I am creating a model to predict end-of-year colorectal cancer screening rates in certain populations (markets). The model uses end-of-month snapshots of numerators and denominators at the end of each month [variable month_number] (1-11 1/31…12/31) as well as a “final” snapshot of month_number = 12 which is not equidistant in time but simply represents a sort of post-year effort to get the numbers up. Each market has 2 years historical data as well as the current year-to-date snapshots.

So the basic model form is

```
Numerator | trials (Denominator) ~
0 + mo(month_number) + #the global accumulation curve
mo(month_number | market) + #market level variation from that curve
(1|market:year), #market-year variation
data = df, family = 'binomial')
```

This question is a bit open-ended but what I’m having a little trouble reconciling are the various ways I can handle differences between markets, which can have pretty drastically different shapes. In fact, the alpha=1 prior can be too restrictive to identify some markets which have very large month-12 jumps.

For example, we have:

```
0 + mo(month_number)*market + mo(month_number| market) ...
```

In this case we create an interaction term. I have over 100 markets so this involves me manually grouping them into ones that have similar profiles. There doesn’t seem to be a way to set a universal prior for all ‘simo’ terms though so I have to manually set each one. I’m also a bit confused on how the interaction terms work with the varying mo terms and if I could be creating identifiability issues there. In practice, though, this model seems to better capture the variation in markets than the first one.
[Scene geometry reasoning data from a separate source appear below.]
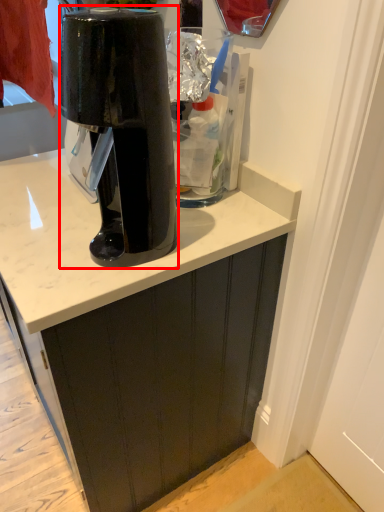 Question: From the image's perspective, where is home appliance (annotated by the red box) located relative to cabinetry?

Choices:
 (A) below
 (B) above

Answer: (B) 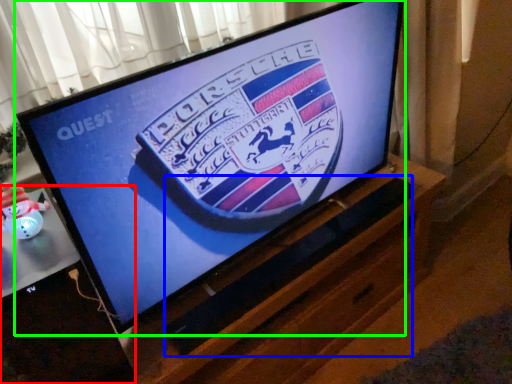 Question: Which is nearer to the desktop (highlighted by a red box)? speaker (highlighted by a blue box) or television (highlighted by a green box).

Choices:
 (A) speaker
 (B) television

Answer: (B) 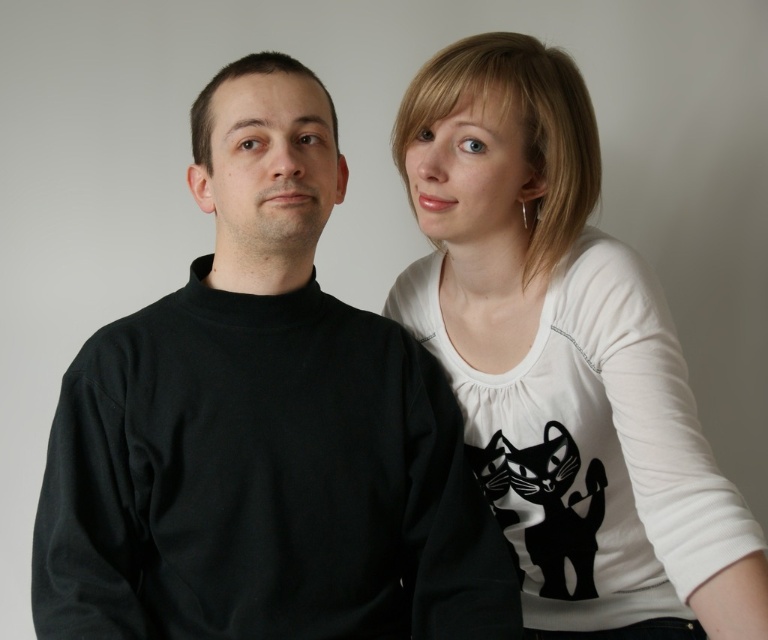 Looking at this image, can you confirm if black matte turtleneck sweater at left is shorter than white matte shirt at upper right?

Correct, black matte turtleneck sweater at left is not as tall as white matte shirt at upper right.

Is black matte turtleneck sweater at left above white matte shirt at upper right?

Correct, black matte turtleneck sweater at left is located above white matte shirt at upper right.

Which is behind, point (303, 68) or point (732, 504)?

The point (303, 68) is behind.

Where is `black matte turtleneck sweater at left`? The width and height of the screenshot is (768, 640). black matte turtleneck sweater at left is located at coordinates pos(262,428). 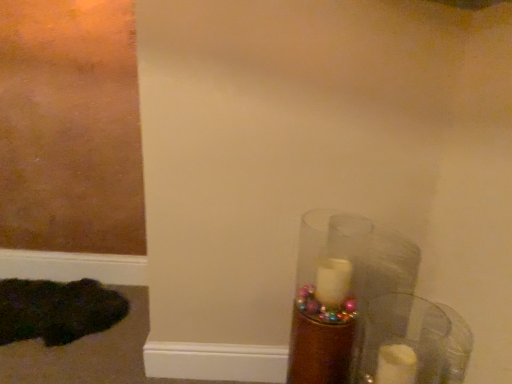 Question: Is dark green fur at lower left facing towards translucent glass candle at lower right?

Choices:
 (A) yes
 (B) no

Answer: (B)

Question: Considering the relative sizes of dark green fur at lower left and translucent glass candle at lower right in the image provided, is dark green fur at lower left taller than translucent glass candle at lower right?

Choices:
 (A) no
 (B) yes

Answer: (A)

Question: Is dark green fur at lower left at the left side of translucent glass candle at lower right?

Choices:
 (A) yes
 (B) no

Answer: (A)

Question: Does dark green fur at lower left have a lesser height compared to translucent glass candle at lower right?

Choices:
 (A) no
 (B) yes

Answer: (B)

Question: Is dark green fur at lower left wider than translucent glass candle at lower right?

Choices:
 (A) yes
 (B) no

Answer: (A)

Question: Relative to dark green fur at lower left, is translucent glass candle at lower right in front or behind?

We also have groupings. For example:

```
0 + mo(month_number, id = 'market:year')....
```

I’m a little bit confused on whether I should be adding this in or not, especially when I’m creating varying terms or with interaction terms. I would like to ensure that if my current data goes to month_number = 5 for example, that my predictions on 6-12 will be monotonic and higher than 5. Is this what ‘conditional monotonicity’ means? In my models without the id term, for example, it’s possible for me to get predictions below the current data point due to model calibration (though doesn’t happen much).

Also, am I right to understand that any priors I put on the intercept affect the scale parameter beta? Since my monotonic vector is length 11, would it be correct to divide by 11 as this parameter represents the average distance between categories (using logistic link for binomial in this case)?

Again, these aren’t exactly coding questions and a bit open ended. I’m not expecting anyone to address all of them but any clarification on things I may be misunderstanding will help me make progress on this problem.